I'm pulling open positions data off an exchange API. Their websocket server is quite unstable and we often miss websocket updates. It's quite important to me to not miss anything. The problem is that I can't guarantee an "at least once" delivery without some sort of an ACK-NACK scheme between my server and theirs, which is not possible.
I was thinking of the following statement:
If we missed any websocket updates, we can fall back to HTTP at some point.
A single request to their REST returns the status of all open positions, which is reliable. Perhaps the websocket and the REST should somehow play together in order to achieve that.
Backpressure is the second issue, which is easily solved by Akka.NET, but if you suggest a different solution, I'd like to know how to solve it.
What are you guys going to use in such situations?
websocket server is quite unstable
The 3rd party system seems to be a likely culprit. There's nothing you can do if they don't send the message. But, let's assume that they send all messages that they should...
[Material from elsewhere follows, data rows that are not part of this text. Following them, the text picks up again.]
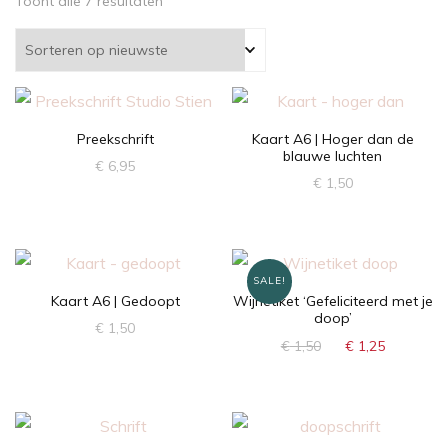
Gesorteerd
Toont alle 7 resultaten
op
nieuwste
Preekschrift
Kaart A6 | Hoger dan de
blauwe luchten
€
6,95
€
1,50
SALE!
Kaart A6 | Gedoopt
Wijnetiket ‘Gefeliciteerd met je
doop’
€
1,50
Oorspronkelijke
Huidige
€
1,50
€
1,25
prijs
prijs
was:
is:
€ 1,50.
€ 1,25.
From what you've stated the WebSocket stays alive and you can receive messages after a message is missed. Since WebSockets operate over TCP/IP, any messages which do not receive an ACK from the receiving end would cause the connection to fail before subsequent messages would arrive. In C#/.Net this would eventually manifest itself as a connection Exception (time out, connection closed, etc.). That seems to rule out network transport issues.
On the receiving side, there are a couple of libraries that might be used to handle websockets. Without seeing the "message received" code (or even knowing which library is used) it's difficult to know if messages are being processed correctly. That code deserves close analysis for threading issues in particular.
The most likely problem, though, is that the 3rd party system is sending batches of data, and not just one message at a time. On the surface it may appear that only one value ("position") is being sent, but there could be multiple updates sent together. Using Fiddler (or by logging the entire raw payload received) might help determine if this is the case.
What are you guys going to use in such situations?
If the 3rd party system is shown to be the problem, in addition to the websocket it seems there's no other option than to poll their system using the REST endpoint as frequently as their documentation says you can (if not stated, you might need to contact their engineering team to make sure you don't end up causing a friendly DOS attack).
If their system is properly sending all updates, you might want to tighten the timeouts and more quickly close/reopen the websocket connection and then hit the REST endpoint to minimize out-of-date data.